> Shards increase the number of failure modes and increase the complexity of tho...

bastawhiz · on Jan 26, 2021

> In both cases, each company's non-sharded databases were FAR more operationally problematic than the sharded ones. The sharded database tiers behave in common ways with relatively uniform workloads, and the non-sharded databases were each special snowflakes using different obscure features of the database.

That's because sharded tables restrict what features you can use (e.g., no JOINs). If you constrained the features on the non-sharded databases, you'd achieve the same net result.

Sharding _necessarily_ only solves one problem: queries operate against only a subset of data. While what you're saying is true (sharding avoids certain problems) it also restricts your ability to perform other operations (more complicated queries or reports are ~impossible).

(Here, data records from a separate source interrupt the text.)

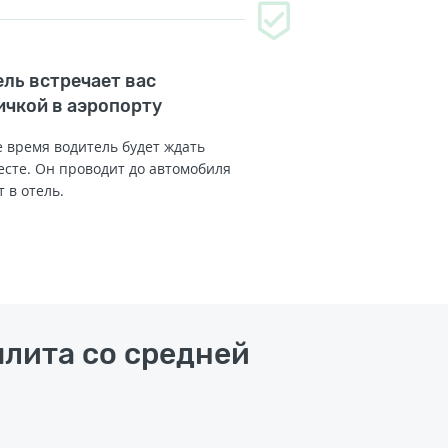
ль встречает вас
ичкой в аэропорту
 время водитель будет ждать
есте. Он проводит до автомобиля
т в отель.
плита со средней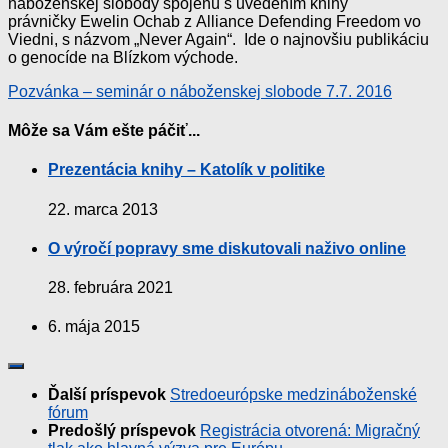
náboženskej slobody spojenú s uvedením knihy
právničky Ewelin Ochab z Alliance Defending Freedom vo
Viedni, s názvom „Never Again“. Ide o najnovšiu publikáciu
o genocíde na Blízkom východe.
Pozvánka – seminár o náboženskej slobode 7.7. 2016
Môže sa Vám ešte páčiť...
Prezentácia knihy – Katolík v politike
22. marca 2013
O výročí popravy sme diskutovali naživo online
28. februára 2021
6. mája 2015
Ďalší príspevok
Stredoeurópske medzináboženské
fórum
Predošlý príspevok
Registrácia otvorená: Migračný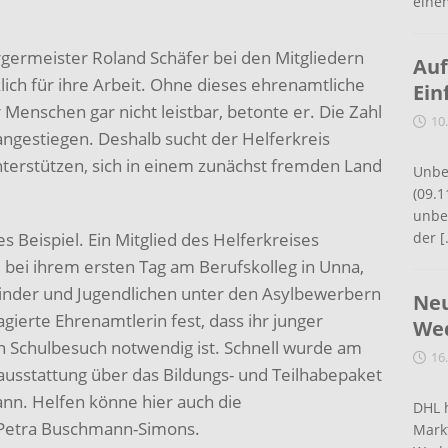
eine
germeister Roland Schäfer bei den Mitgliedern
Auf
lich für ihre Arbeit. Ohne dieses ehrenamtliche
Ein
Menschen gar nicht leistbar, betonte er. Die Zahl
10
angestiegen. Deshalb sucht der Helferkreis
unterstützen, sich in einem zunächst fremden Land
Unbe
(09.1
unbef
 Beispiel. Ein Mitglied des Helferkreises
der
[
 bei ihrem ersten Tag am Berufskolleg in Unna,
 Kinder und Jugendlichen unter den Asylbewerbern
Neu
gagierte Ehrenamtlerin fest, dass ihr junger
Wed
nen Schulbesuch notwendig ist. Schnell wurde am
16
tausstattung über das Bildungs- und Teilhabepaket
nn. Helfen könne hier auch die
DHL 
n Petra Buschmann-Simons.
Mark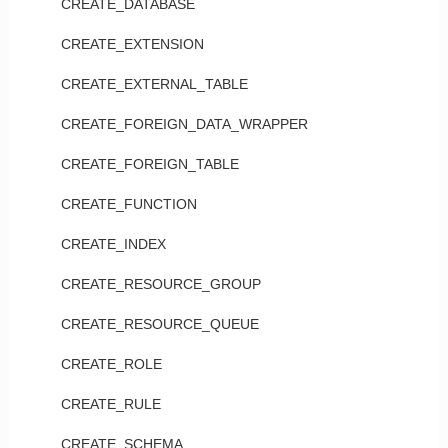
CREATE_DATABASE
CREATE_EXTENSION
CREATE_EXTERNAL_TABLE
CREATE_FOREIGN_DATA_WRAPPER
CREATE_FOREIGN_TABLE
CREATE_FUNCTION
CREATE_INDEX
CREATE_RESOURCE_GROUP
CREATE_RESOURCE_QUEUE
CREATE_ROLE
CREATE_RULE
CREATE_SCHEMA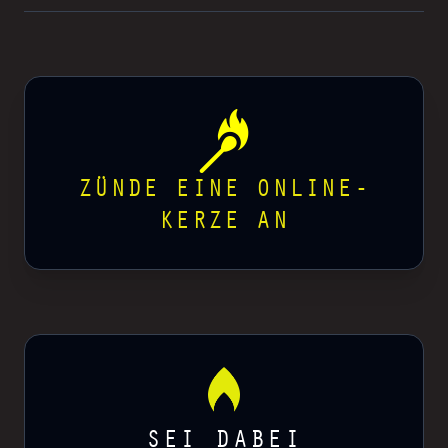
ZÜNDE EINE ONLINE-
KERZE AN
SEI DABEI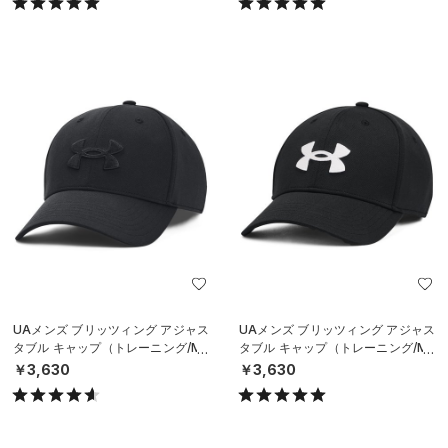
UAメンズ ブリッツィング アジャス
UAメンズ ブリッツィング アジャス
タブル キャップ（トレーニング/ME
タブル キャップ（トレーニング/ME
N）
N）
￥3,630
￥3,630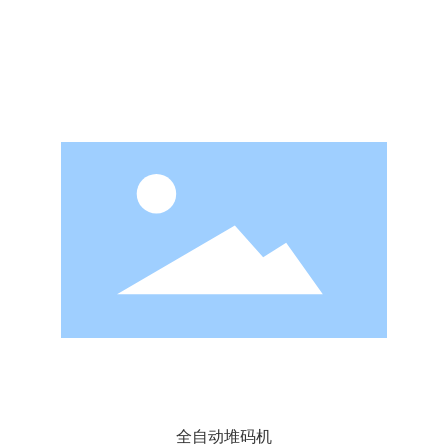
全自动堆码机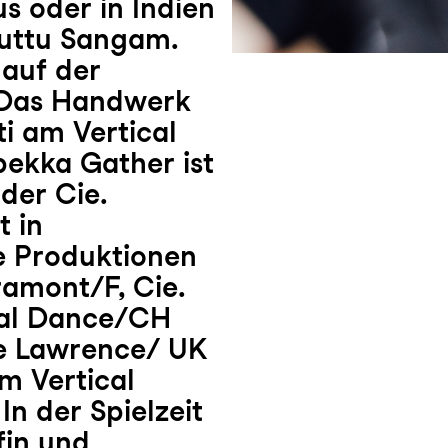
s oder in Indien
kuttu Sangam.
 auf der
. Das Handwerk
i am Vertical
bekka Gather ist
der Cie.
t in
e Produktionen
ramont/F, Cie.
ial Dance/CH
te Lawrence/ UK
em Vertical
n der Spielzeit
fin und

It is not without its tradeoffs.

evanelias · on Jan 27, 2021

> no JOINs

Sharded environments still have some JOINs. Typically all data for a single user/customer/whatever should be placed on a single shard, and it's still very useful to join across tables for a single user.

> If you constrained the features on the non-sharded databases, you'd achieve the same net result.

No, that's not the main reason for operational benefits. Rather, it's simply because the shards all have a uniform schema, uniform query workload, and relatively small data size (as compared to a large monolithic DB). You can perform operational maintenance at better granularity -- i.e. on a single shard rather than the entire logical data set. And if a complex operation is fine on one shard, it's very likely fine on the rest, due to the uniformity.

For example, performing a DBMS major version upgrade on a large monolithic DB is a nightmare. It's an all-or-nothing affair. If you encounter some unforeseen problem with the new DB version only in prod, you can expect some significant application-wide downtime. Meanwhile for a sharded environment it's both easier and safer from an operational perspective, assuming your team is comfortable automating the process once it has been proven safe. You can upgrade one shard and confirm no problems after a week in prod before proceeding to the rest of the fleet. If unforeseen problems do occur, worst-case it only impacts a tiny portion of users.

> it also restricts your ability to perform other operations (more complicated queries or reports are ~impossible). It is not without its tradeoffs.

Yes, this is why I said above "There are definitely major downsides to sharding, but they tend to be more on the application side in my experience." OP claimed the downsides were operational (e.g. more complex failures or larger downtime), which I do not agree with.

throwdbaaway · on Jan 26, 2021

One of those companies is facebook right? I think this blog post provides a much more balanced view: http://yoshinorimatsunobu.blogspot.com/2017/11/towards-bigge...

evanelias · on Jan 27, 2021

Yes. Yoshinori is among the best of the best, and I could not hope to capture that level of nuance in a quick HN comment :)

But in terms of being a more balanced view, my read of his post aligns pretty closely with my main point in this subthread: the disadvantages of sharding fall more on the application side (limitations on joins, secondary indexes, transactions) than on the operational side (availability, performance and resource management, logical backup, db cloning, replication).